Exercise brief -> Your response should be the complete set of records, reproduced exactly.

Stored entries:
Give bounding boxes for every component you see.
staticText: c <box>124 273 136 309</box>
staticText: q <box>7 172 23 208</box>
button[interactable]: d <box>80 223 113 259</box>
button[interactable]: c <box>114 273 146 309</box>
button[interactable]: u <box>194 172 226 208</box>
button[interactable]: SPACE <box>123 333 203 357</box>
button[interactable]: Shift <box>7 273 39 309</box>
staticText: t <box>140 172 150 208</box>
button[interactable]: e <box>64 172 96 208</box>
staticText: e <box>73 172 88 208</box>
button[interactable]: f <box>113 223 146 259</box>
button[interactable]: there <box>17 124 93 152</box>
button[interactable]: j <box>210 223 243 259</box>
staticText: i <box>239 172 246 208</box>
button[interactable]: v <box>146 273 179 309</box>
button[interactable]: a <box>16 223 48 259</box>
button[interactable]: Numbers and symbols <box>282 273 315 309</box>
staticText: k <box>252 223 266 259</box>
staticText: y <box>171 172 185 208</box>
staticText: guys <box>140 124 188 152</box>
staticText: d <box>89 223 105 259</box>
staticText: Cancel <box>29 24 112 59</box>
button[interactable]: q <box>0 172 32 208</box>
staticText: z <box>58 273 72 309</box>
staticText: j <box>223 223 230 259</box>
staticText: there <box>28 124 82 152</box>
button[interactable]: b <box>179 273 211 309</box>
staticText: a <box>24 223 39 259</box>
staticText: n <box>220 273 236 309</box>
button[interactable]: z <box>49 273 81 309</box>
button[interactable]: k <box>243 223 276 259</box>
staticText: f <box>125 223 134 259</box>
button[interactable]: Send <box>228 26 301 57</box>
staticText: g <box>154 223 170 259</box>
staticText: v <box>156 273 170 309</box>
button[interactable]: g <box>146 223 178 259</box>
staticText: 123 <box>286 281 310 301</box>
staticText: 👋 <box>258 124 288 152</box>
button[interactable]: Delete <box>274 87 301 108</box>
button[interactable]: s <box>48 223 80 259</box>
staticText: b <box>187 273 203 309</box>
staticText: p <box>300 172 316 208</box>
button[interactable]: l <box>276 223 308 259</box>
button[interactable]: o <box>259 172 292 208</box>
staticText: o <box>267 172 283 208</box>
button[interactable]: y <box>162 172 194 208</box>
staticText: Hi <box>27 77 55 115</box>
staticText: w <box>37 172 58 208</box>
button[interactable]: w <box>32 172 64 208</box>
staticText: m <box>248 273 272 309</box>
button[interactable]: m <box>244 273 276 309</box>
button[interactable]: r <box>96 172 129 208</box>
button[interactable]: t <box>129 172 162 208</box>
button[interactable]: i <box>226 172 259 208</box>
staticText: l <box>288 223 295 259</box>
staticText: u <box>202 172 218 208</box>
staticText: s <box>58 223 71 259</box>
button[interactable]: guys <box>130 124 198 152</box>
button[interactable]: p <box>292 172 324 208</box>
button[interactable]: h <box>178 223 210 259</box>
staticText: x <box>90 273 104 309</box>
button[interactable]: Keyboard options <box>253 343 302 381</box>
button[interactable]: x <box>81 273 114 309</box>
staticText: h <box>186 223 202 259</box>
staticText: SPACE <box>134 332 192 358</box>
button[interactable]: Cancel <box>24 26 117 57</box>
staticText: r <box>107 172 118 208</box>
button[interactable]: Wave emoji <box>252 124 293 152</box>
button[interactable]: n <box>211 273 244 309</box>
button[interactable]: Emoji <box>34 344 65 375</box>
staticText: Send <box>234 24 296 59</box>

Result below ->
Give bounding boxes for every component you see.
staticText: c <box>124 273 136 309</box>
staticText: q <box>7 172 23 208</box>
button[interactable]: d <box>80 223 113 259</box>
button[interactable]: c <box>114 273 146 309</box>
button[interactable]: u <box>194 172 226 208</box>
button[interactable]: SPACE <box>123 333 203 357</box>
button[interactable]: Shift <box>7 273 39 309</box>
staticText: t <box>140 172 150 208</box>
button[interactable]: e <box>64 172 96 208</box>
staticText: e <box>73 172 88 208</box>
button[interactable]: f <box>113 223 146 259</box>
button[interactable]: there <box>17 124 93 152</box>
button[interactable]: j <box>210 223 243 259</box>
staticText: i <box>239 172 246 208</box>
button[interactable]: v <box>146 273 179 309</box>
button[interactable]: a <box>16 223 48 259</box>
button[interactable]: Numbers and symbols <box>282 273 315 309</box>
staticText: k <box>252 223 266 259</box>
staticText: y <box>171 172 185 208</box>
staticText: guys <box>140 124 188 152</box>
staticText: d <box>89 223 105 259</box>
staticText: Cancel <box>29 24 112 59</box>
button[interactable]: q <box>0 172 32 208</box>
staticText: z <box>58 273 72 309</box>
staticText: j <box>223 223 230 259</box>
staticText: there <box>28 124 82 152</box>
button[interactable]: b <box>179 273 211 309</box>
staticText: a <box>24 223 39 259</box>
staticText: n <box>220 273 236 309</box>
button[interactable]: z <box>49 273 81 309</box>
button[interactable]: k <box>243 223 276 259</box>
staticText: f <box>125 223 134 259</box>
button[interactable]: Send <box>228 26 301 57</box>
staticText: g <box>154 223 170 259</box>
staticText: v <box>156 273 170 309</box>
button[interactable]: g <box>146 223 178 259</box>
staticText: 123 <box>286 281 310 301</box>
staticText: 👋 <box>258 124 288 152</box>
button[interactable]: Delete <box>274 87 301 108</box>
button[interactable]: s <box>48 223 80 259</box>
staticText: b <box>187 273 203 309</box>
staticText: p <box>300 172 316 208</box>
button[interactable]: l <box>276 223 308 259</box>
button[interactable]: o <box>259 172 292 208</box>
staticText: o <box>267 172 283 208</box>
button[interactable]: y <box>162 172 194 208</box>
staticText: Hi <box>27 77 55 115</box>
staticText: w <box>37 172 58 208</box>
button[interactable]: w <box>32 172 64 208</box>
staticText: m <box>248 273 272 309</box>
button[interactable]: m <box>244 273 276 309</box>
button[interactable]: r <box>96 172 129 208</box>
button[interactable]: t <box>129 172 162 208</box>
button[interactable]: i <box>226 172 259 208</box>
staticText: l <box>288 223 295 259</box>
staticText: u <box>202 172 218 208</box>
staticText: s <box>58 223 71 259</box>
button[interactable]: guys <box>130 124 198 152</box>
button[interactable]: p <box>292 172 324 208</box>
button[interactable]: h <box>178 223 210 259</box>
staticText: x <box>90 273 104 309</box>
button[interactable]: Keyboard options <box>253 343 302 381</box>
button[interactable]: x <box>81 273 114 309</box>
staticText: h <box>186 223 202 259</box>
staticText: SPACE <box>134 332 192 358</box>
button[interactable]: Cancel <box>24 26 117 57</box>
staticText: r <box>107 172 118 208</box>
button[interactable]: Wave emoji <box>252 124 293 152</box>
button[interactable]: n <box>211 273 244 309</box>
button[interactable]: Emoji <box>34 344 65 375</box>
staticText: Send <box>234 24 296 59</box>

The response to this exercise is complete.